▶ [Dataset entries]
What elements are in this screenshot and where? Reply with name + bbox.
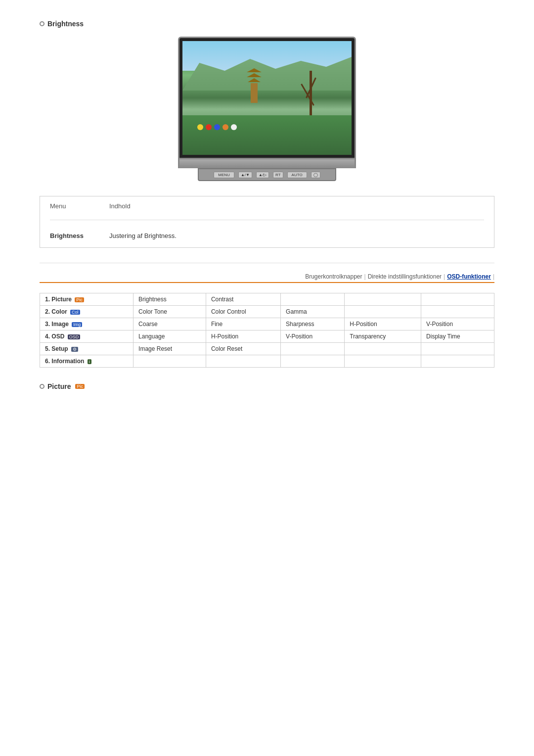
monitor-screen [182, 41, 352, 155]
badge-picture: Pic [75, 297, 84, 302]
menu-label-color: 2. Color [45, 308, 69, 315]
cell-empty4 [345, 306, 421, 318]
nav-osd[interactable]: OSD-funktioner [447, 273, 491, 280]
cell-h-position-image[interactable]: H-Position [345, 318, 421, 331]
pagoda [247, 68, 262, 103]
cell-empty13 [421, 355, 494, 368]
ctrl-auto[interactable]: AUTO [287, 172, 307, 178]
ctrl-brightness[interactable]: ▲/▼ [238, 172, 252, 178]
ctrl-rt[interactable]: RT [273, 172, 283, 178]
badge-osd: OSD [68, 334, 81, 339]
menu-item-image[interactable]: 3. Image Img [40, 318, 134, 331]
menu-label-information: 6. Information [45, 358, 84, 365]
circle-icon [40, 21, 44, 26]
cell-empty11 [281, 355, 345, 368]
cell-language[interactable]: Language [134, 331, 206, 343]
info-table: Menu Indhold Brightness Justering af Bri… [40, 196, 494, 248]
picture-badge: Pic [75, 384, 85, 389]
cell-sharpness[interactable]: Sharpness [281, 318, 345, 331]
cell-h-position-osd[interactable]: H-Position [206, 331, 280, 343]
row-content-label: Justering af Brightness. [109, 232, 484, 239]
menu-item-information[interactable]: 6. Information i [40, 355, 134, 368]
cell-coarse[interactable]: Coarse [134, 318, 206, 331]
colorful-balls [197, 124, 237, 130]
cell-empty8 [421, 343, 494, 355]
badge-image: Img [72, 322, 82, 327]
info-table-header: Menu Indhold [50, 202, 484, 210]
ctrl-power[interactable]: ◯ [311, 172, 320, 178]
monitor-frame [178, 37, 356, 159]
cell-empty9 [134, 355, 206, 368]
cell-image-reset[interactable]: Image Reset [134, 343, 206, 355]
ctrl-arrows[interactable]: ▲/▷ [256, 172, 269, 178]
cell-v-position-osd[interactable]: V-Position [281, 331, 345, 343]
table-row: 6. Information i [40, 355, 494, 368]
monitor-bezel [178, 159, 356, 168]
menu-label-setup: 5. Setup [45, 345, 70, 352]
menu-item-picture[interactable]: 1. Picture Pic [40, 293, 134, 306]
nav-brugerkontrol[interactable]: Brugerkontrolknapper [305, 273, 362, 280]
cell-brightness[interactable]: Brightness [134, 293, 206, 306]
cell-display-time[interactable]: Display Time [421, 331, 494, 343]
monitor-controls: MENU ▲/▼ ▲/▷ RT AUTO ◯ [198, 168, 336, 181]
badge-information: i [88, 359, 91, 364]
cell-empty7 [345, 343, 421, 355]
col-header-content: Indhold [109, 202, 484, 210]
cell-transparency[interactable]: Transparency [345, 331, 421, 343]
menu-table: 1. Picture Pic Brightness Contrast 2. Co… [40, 293, 494, 368]
picture-heading: Picture Pic [40, 382, 494, 390]
monitor-container: MENU ▲/▼ ▲/▷ RT AUTO ◯ [40, 37, 494, 181]
info-table-row: Brightness Justering af Brightness. [50, 230, 484, 241]
menu-label-image: 3. Image [45, 321, 70, 328]
nav-sep1: | [364, 273, 366, 280]
cell-empty12 [345, 355, 421, 368]
table-row: 2. Color Col Color Tone Color Control Ga… [40, 306, 494, 318]
cell-color-reset[interactable]: Color Reset [206, 343, 280, 355]
cell-fine[interactable]: Fine [206, 318, 280, 331]
cell-empty6 [281, 343, 345, 355]
nav-sep3: | [493, 273, 494, 280]
cell-empty5 [421, 306, 494, 318]
cell-empty1 [281, 293, 345, 306]
cell-gamma[interactable]: Gamma [281, 306, 345, 318]
table-row: 1. Picture Pic Brightness Contrast [40, 293, 494, 306]
cell-color-tone[interactable]: Color Tone [134, 306, 206, 318]
cell-contrast[interactable]: Contrast [206, 293, 280, 306]
nav-direkte[interactable]: Direkte indstillingsfunktioner [368, 273, 442, 280]
col-header-menu: Menu [50, 202, 109, 210]
menu-label-picture: 1. Picture [45, 296, 73, 303]
menu-item-setup[interactable]: 5. Setup ⚙ [40, 343, 134, 355]
badge-setup: ⚙ [71, 347, 78, 352]
brightness-heading: Brightness [40, 20, 494, 28]
picture-label: Picture [47, 382, 71, 390]
nav-sep2: | [444, 273, 445, 280]
ctrl-menu[interactable]: MENU [214, 172, 234, 178]
brightness-label: Brightness [47, 20, 84, 28]
cell-v-position-image[interactable]: V-Position [421, 318, 494, 331]
divider1 [50, 220, 484, 220]
table-row: 3. Image Img Coarse Fine Sharpness H-Pos… [40, 318, 494, 331]
circle-icon-picture [40, 384, 44, 389]
menu-label-osd: 4. OSD [45, 333, 66, 340]
cell-empty2 [345, 293, 421, 306]
menu-item-osd[interactable]: 4. OSD OSD [40, 331, 134, 343]
nav-links: Brugerkontrolknapper | Direkte indstilli… [40, 273, 494, 283]
ground [182, 115, 352, 155]
row-menu-label: Brightness [50, 232, 109, 239]
table-row: 5. Setup ⚙ Image Reset Color Reset [40, 343, 494, 355]
menu-item-color[interactable]: 2. Color Col [40, 306, 134, 318]
cell-empty10 [206, 355, 280, 368]
cell-color-control[interactable]: Color Control [206, 306, 280, 318]
cell-empty3 [421, 293, 494, 306]
section-divider [40, 263, 494, 263]
badge-color: Col [70, 310, 80, 315]
table-row: 4. OSD OSD Language H-Position V-Positio… [40, 331, 494, 343]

▶ [BRIEF]
For the string "Fine", search the preceding data and copy every line that includes it.

▶ [ANSWER]
cell-fine[interactable]: Fine [206, 318, 280, 331]
table-row: 3. Image Img Coarse Fine Sharpness H-Pos… [40, 318, 494, 331]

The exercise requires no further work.